How can I speed up Kibana aggregation?


(Anh) #1

Hi All,

We have the following ES cluster setup and I wonder if it is possible to speed up aggregation in Kibana.

  • We index our IIS logs into daily indexes in Kibana, and each index is about 10GB with 2 primary shards and 1 replica
  • We have a dashboard of 8-10 visualizations that present most of info from IISlogs
  • For normal usage, we need see data within the last 1 hour to last 24 hours, in which response time is acceptable now
  • We also need to look at a larger timeframe, from 1 to 4 weeks, to get the big picture of how our sites perform over time.

Hardwares:

  • 2 data servers: 2x Intel Xeon X5650 2.67GHz; 192GB RAM, 1x3 SSD storage (RAID5)
  • 1 master server: normal hardware, runs master only node

ES instances:
2 data servers run:

  • 1 master only ES instance with 4GB heap size
  • 1 data only ES instance with 30GB heap size
  • 1 client only ES instance with 16GB heap size (remains off, only turn on for testing)

In total, the ES cluster has 3 master nodes, 2 data nodes and 2 optional client nodes on each server.
When testing dashboard response time, no indexing activity occurs.

As I said, response time when looking at last 1 hour or 24 hours data is ok, but when we look at last 7 days, the dashboad takes longer to refresh than we expect. It's also important to note that we have not fully indexed our IIS logs, 7 millions records for the last 7 days is about 5% of the actual data.

One visualization

Dashboard with 8 visualizations

Based on query and request duration, it looks like that the aggregation part is the most time consuming. We gather Perfmon data of the two servers into ES and here are some metrics:

  • Very low heap size usage on all ES instances
  • 130GB free memory on both servers
  • No page file usage because I have disabled paging.
  • Average CPU processor time: 45%
  • Processor Queue Length: 0 most of the time
  • Disk second per read/write: < 5ms

We do see about 2-5% CPU spike when the dashboard refreshes. but other metrics look fine.

My questions:

  1. Is there any kind of bottleneck that make the aggreation take that long or is it normal because we are aggregation too many records at the same time on a dashboard?
  2. Is there anyway to improve response time over large amount of records? Looking at monthly data is the minimum timeframe target for now.

Thanks,


Slow percentile aggregation: Is it unusual or normal?
(Matt Bargar) #2

It looks like the query in Elasticsearch is executing relatively quickly, but the request as a whole is very slow. I would start by loading the dashboard page with your browser developer tools open to the network tab and looking at where the most time is being spent (see example below). My guess is that you're pulling a large amount of data over the wire, but there could be other issues that are making the requests slow. The network tab should also tell you how large the response payloads are.


(Anh) #3

Below are results from Dev tools

1st time load

Refresh

Looks like it took a long time for the browser to receive the first byte from the server.


(Matt Bargar) #4

Wow, you're telling me! So either elasticsearch is taking a very long time to respond, or there's a bottleneck on the Kibana backend. Could you try running the same query against Elasticsearch directly while timing it? You should be able to do this with Curl, Postman or even Sense. That should tell us if the problem lies with Kibana or Elasticsearch at least.
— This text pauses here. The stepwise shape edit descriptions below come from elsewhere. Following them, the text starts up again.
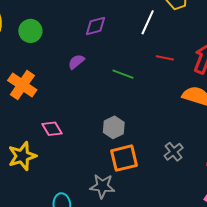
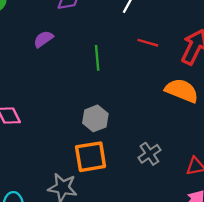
green line: (123, 74) -> (97, 58), turned 60
gray hexagon: (114, 127) -> (95, 118), moved

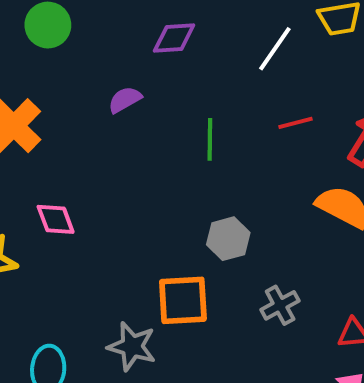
red line: (148, 43) -> (296, 123), turned -36
gray hexagon: (95, 118) -> (228, 239), moved

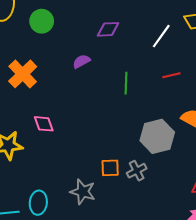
gray hexagon: (228, 239) -> (157, 136), moved, size x1.5
orange square: (183, 300) -> (110, 168), size x0.7
gray cross: (280, 305) -> (137, 171), moved

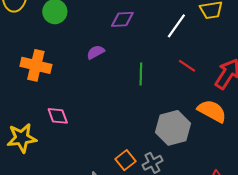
orange cross: (23, 74) -> (36, 65), turned -32
red line: (171, 75) -> (187, 66), turned 48
orange square: (110, 168) -> (125, 160), turned -36

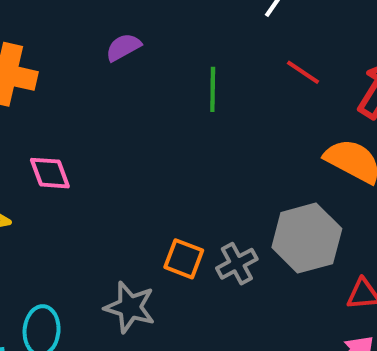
gray hexagon: (173, 128) -> (307, 238), moved
orange square: (125, 160) -> (184, 259), turned -30

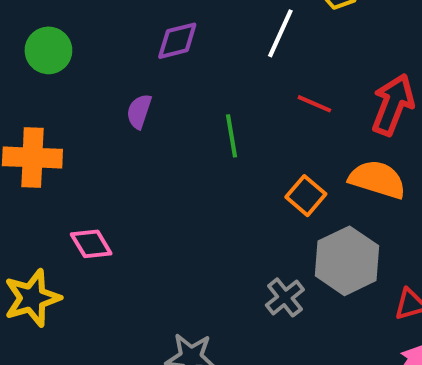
purple semicircle: (123, 47) -> (139, 111), turned -32
orange square: (184, 259) -> (306, 196), moved, turned 30

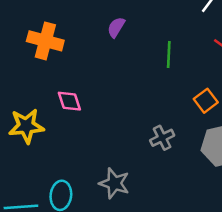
gray cross: (285, 297) -> (162, 138), moved

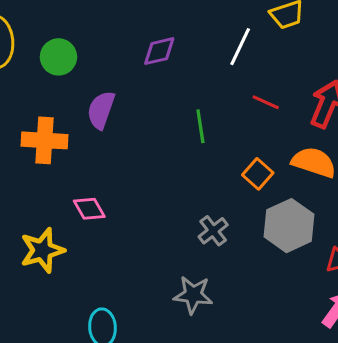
purple semicircle: (116, 27) -> (101, 110), moved, size x1.4
gray star: (114, 183) -> (193, 295), moved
Also, what versions of Kibana and Elasticsearch are you using? And is there anything else special about your setup, like a proxy in front of Kibana perhaps?


(Anh) #5

I'm running ES 2.3 and Kibana 4.5. No proxy in front of Kibana, and Kibana run on the server physicall server with the ES node that it queries agaists. I've tried to point Kibana to Master only node, Data node, and Client node on the server server but response time remains the same in each case.

I'll get the query body and run in Sense to see how long it would take.

Thanks,


(Anh) #6

I think I found the cause of slowness. I have 10 visualizations on the dashboard, and the longest one, the percentile visualization on time-taken over time, accounts for 90% of the request duration. Wonder why percentiles graphs are so expensive.

After removing this visualization:

Query Duration 1337ms
Request Duration 1949ms
Hits 12937260


(Matt Bargar) #7

Awesome, I'm glad you were able to narrow the problem down! Since the problem seems to lie with this one query, you might want to post a follow up question about it in the Elasticsearch section of the forums. Unfortunately I'm not an expert in analyzing query performance.


(Anh) #8

Thanks, I'll create a new topic in Elasticsearch section.


#9

Hi @anhlqn
Can you please share how to determine the running times for visualizations in a dashboard?
How did you find out the lengthy one?

Thanks


(Anh) #10

In my case because I added the percentile visualization to the dashboard last, I thought it could be the cause of slowness.


(system) #11